-- Saved entries --
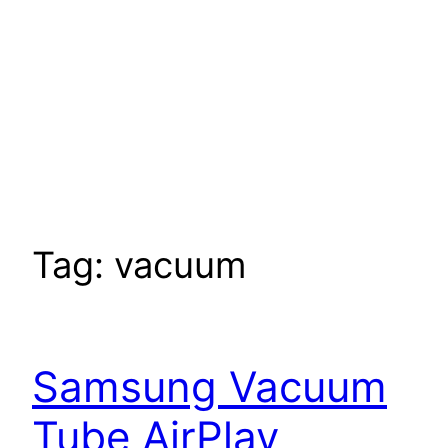
Tag:
vacuum
Samsung Vacuum
Tube AirPlay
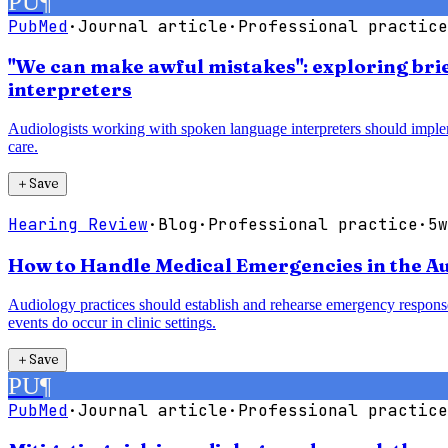
PU
¶
PubMed
·
Journal article
·
Professional practice
"We can make awful mistakes": exploring bri
interpreters
Audiologists working with spoken language interpreters should imple
care.
＋
Save
Hearing Review
·
Blog
·
Professional practice
·
5w
How to Handle Medical Emergencies in the Au
Audiology practices should establish and rehearse emergency response
events do occur in clinic settings.
＋
Save
PU
¶
PubMed
·
Journal article
·
Professional practice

-- Task requirements --
Leaving pictures aside, write out each record above exactly as given.

-- Task result --
Tag:
vacuum
Samsung Vacuum
Tube AirPlay
PU
¶
PubMed
·
Journal article
·
Professional practice
"We can make awful mistakes": exploring bri
interpreters
Audiologists working with spoken language interpreters should imple
care.
＋
Save
Hearing Review
·
Blog
·
Professional practice
·
5w
How to Handle Medical Emergencies in the Au
Audiology practices should establish and rehearse emergency response
events do occur in clinic settings.
＋
Save
PU
¶
PubMed
·
Journal article
·
Professional practice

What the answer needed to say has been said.